Below are some records; find each line that carries the word "Archiv" and copy it.

[Opening Entries shown section]

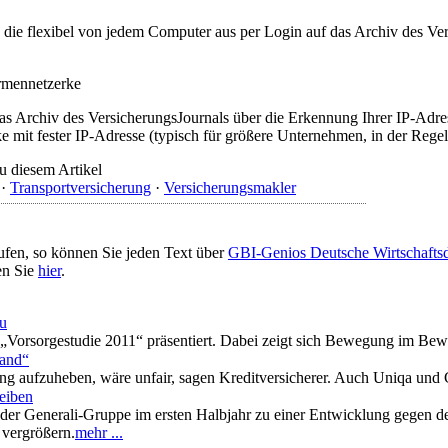
t, die flexibel von jedem Computer aus per Login auf das Archiv des 
irmennetzerke
as Archiv des VersicherungsJournals über die Erkennung Ihrer IP-Adres
 mit fester IP-Adresse (typisch für größere Unternehmen, in der Regel
u diesem Artikel
·
Transportversicherung
·
Versicherungsmakler
ufen, so können Sie jeden Text über
GBI-Genios Deutsche Wirtschaft
en Sie
hier
.
zu
Vorsorgestudie 2011“ präsentiert. Dabei zeigt sich Bewegung im Bewus
land“
ung aufzuheben, wäre unfair, sagen Kreditversicherer. Auch Uniqa und
eiben
t der Generali-Gruppe im ersten Halbjahr zu einer Entwicklung gegen 
 vergrößern.
mehr ...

[Closing Entries shown section]

## Written response
t, die flexibel von jedem Computer aus per Login auf das Archiv des 
as Archiv des VersicherungsJournals über die Erkennung Ihrer IP-Adres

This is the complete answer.